In a free society, there is persistent tension between utility and privacy. Citizens have the basic right to keep their personal information private. However, sometimes keeping our data private could significantly reduce our ability to use this data to benefit ourselves or society. This tension is multiplied many times over in our modern data driven society, where data is utilized using remote algorithms.
State of the art research suggests that new advanced cryptographic primitives can mitigate this tension. These include computing on encrypted data via fully homomorphic encryption, fine grained access control to encrypted data via attribute based encryption, and most recently general purpose program obfuscation, which on paper can solve many of cryptography's long standing problems. However, these primitives are largely either too complicated or not sufficiently founded to be considered for real world applications.
The goal of project REACT is to address and remove the barriers that stand between advanced cryptographic primitives and reality. Past research experience showed that orders-of-magnitude improvement in efficiency and security requires foundational theoretical study. Progress in this direction should both allow for future realistic implementation of these primitives, which can bring us closer to a society where utility does not come at the expense of privacy, as well as contribute to basic cryptographic study by developing techniques and opening new avenues for future research.
The project has the following objectives: (i) Studying the computational complexity of underlying hardness assumptions, in order to have a better understanding of the level of security we can expect of proposed primitives. (ii) Constructing new cryptographic tools based on LWE. (iii) Constructing cryptographic graded encoding schemes and obfuscators.

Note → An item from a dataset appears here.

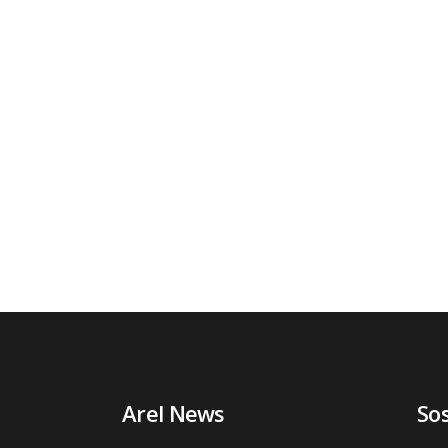
Arel News
So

Project REACT, during its course, made significant progress on the aforementioned objectives. Indeed, the project team was able to show new connections between cryptographic primitives and the hardness of lattice problems, as well as related problems concerning hardness of decoding of binary linear codes. The team put forth new construction of lattice based primitives, and discovered new connections between cryptography and quantum computing and showed new applications. We also managed to put forth a new approach to program obfuscation that is inspired by fully homomorphic encryption and LWE.
At the end of the project, the cryptographic community has new and improved theoretical tools to address the aforementioned tension between utility and privacy, with better understanding of the security features of the tools at hand.